Christian Riveros Henríquez ya fue sometido a la primera intervención quirúrgica.

–¿Cuál es el estado de salud de su hijo tras el accidente?

–Mi hijo está en la Clínica Indisa, llegó el día domingo acá vía aérea, acá lo estabilizaron, lo operaron el día lunes a las 08.00 horas. El médico me dijo que tiene el 90% de su cuerpo quemado, está en riesgo vital permanente. El facultativo me indica que mi hijo tendrá a lo menos 100 días de intervenciones en las cuales él va a estar luchando por su vida para salir adelante. Cuando él tenga el 60% de su cuerpo operado, recién podría salir de su estado crítico, estamos hablando de cuatro meses de puras operaciones, imagínese cómo está la familia, sus hermanas, su madre. Nosotros estamos en Santiago expectantes, la situación de él es crítica.

–¿Se han sentido apoyado por las autoridades?

–En realidad no nos ha llamado nadie, ni de la concesionaria de la ruta ni las autoridades de la región, nadie, pese a que fue un accidente grave, donde fallecieron personas y hubo heridos. Mi hijo está luchando por su vida, él se aferra a la vida. Acá los médicos también están extrañados de por qué ninguna autoridad de Gobierno se ha acercado a prestar ayuda en un caso tan dramático como éste, que la necesitamos más que nunca. Mi hijo va a necesitar mucho apoyo para salir adelante. Si Dios, en su misericordia lo permite, él va a necesitar una tremenda red de apoyo para recuperarse. Mi hijo está olvidado, no es necesario ser una figura pública para recibir apoyo.
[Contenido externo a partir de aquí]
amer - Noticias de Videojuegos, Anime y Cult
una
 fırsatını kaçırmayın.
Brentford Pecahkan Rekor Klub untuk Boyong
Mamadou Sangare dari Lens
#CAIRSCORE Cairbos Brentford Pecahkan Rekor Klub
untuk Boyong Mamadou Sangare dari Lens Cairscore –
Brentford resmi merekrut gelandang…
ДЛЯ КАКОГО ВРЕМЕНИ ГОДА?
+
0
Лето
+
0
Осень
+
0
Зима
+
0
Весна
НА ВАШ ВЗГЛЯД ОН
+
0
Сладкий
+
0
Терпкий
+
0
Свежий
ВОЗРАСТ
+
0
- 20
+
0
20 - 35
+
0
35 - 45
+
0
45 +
–¿Quién está asumiendo los costos hoy?

–Con la gracia de Dios él tenía su Isapre activada, pero no cubre todo. Nosotros estamos con mi esposa acá en Santiago cubriendo los gastos operacionales, mi hija allá en Victoria están haciendo algunas rifas, se abrió una cuenta de ahorro para poder recibir ayuda para posterior, porque esto significa un trabajo muy grande, hay cosas que no vamos a poder solventar. 

“El facultativo me indica que mi hijo tendrá a lo menos 100 días de intervenciones en las cuales él va a estar luchando por su vida para salir adelante”.
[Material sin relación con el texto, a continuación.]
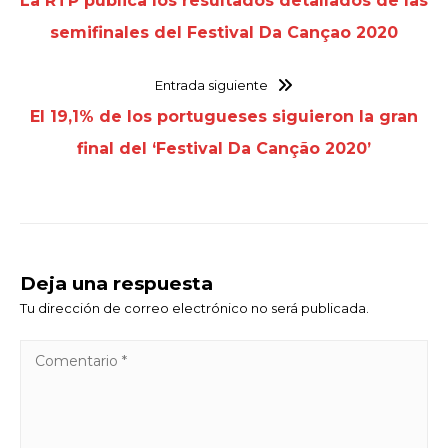
La RTP publica los resultados detallados de las
semifinales del Festival Da Cançao 2020
Entrada siguiente
El 19,1% de los portugueses siguieron la gran
final del ‘Festival Da Canção 2020’
Deja una respuesta
Tu dirección de correo electrónico no será publicada.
–¿También iniciaron una campaña por redes sociales?

–Mis hijos iniciaron una campaña –Christian es el tercero de cuatro hermanos– y también están pidiendo apoyo por las redes sociales, en una campaña que esperamos tenga algún efecto porque lo necesitamos. Para después mi hijo va a necesitar muchas cosas, debe haber una institución de quemados que pueda apoyarlo a él.

–¿Cómo ha sido este golpe para usted y su familia?

–Devastador, devastador, esto es una pesadilla y nos dejaron solos. Estamos acá, pero es como si no lo estuviéramos viviendo, en realidad no se lo doy a nadie, es una cuestión que aún no la podemos asimilar. Yo estoy haciendo las cosas porque le pido fortaleza a Dios y porque es mi hijo y no lo voy a dejar hasta que salga adelante. Pero su mamá está devastada, en realidad ha sido muy difícil, estamos devastados.

–¿Respecto al accidente tienen todo claro o tienen dudas sobre cómo ocurrió?

–Me imagino que hay una investigación, que se establecerán las responsabilidades de terceros, pero aún no tengo precisión sobre cómo ocurrió, ni siquiera hemos visto las noticias, desde que ocurrió el accidente no hemos prendidos el televisor para nada. Estamos avocados al hijo, pero nadie nos ha llamado de las autoridades para brindar apoyo.

–¿Cuál es el llamado para las autoridades?

–Mi llamado para las autoridades es que todas las cosas que suceden en el país son importantes. Si en Santiago está pasando lo del menor y el tema del río Mapocho y lo dan en los medios como una noticia relevante, también la vida de una persona es un hecho importante, más aún cuando está luchando por su vida.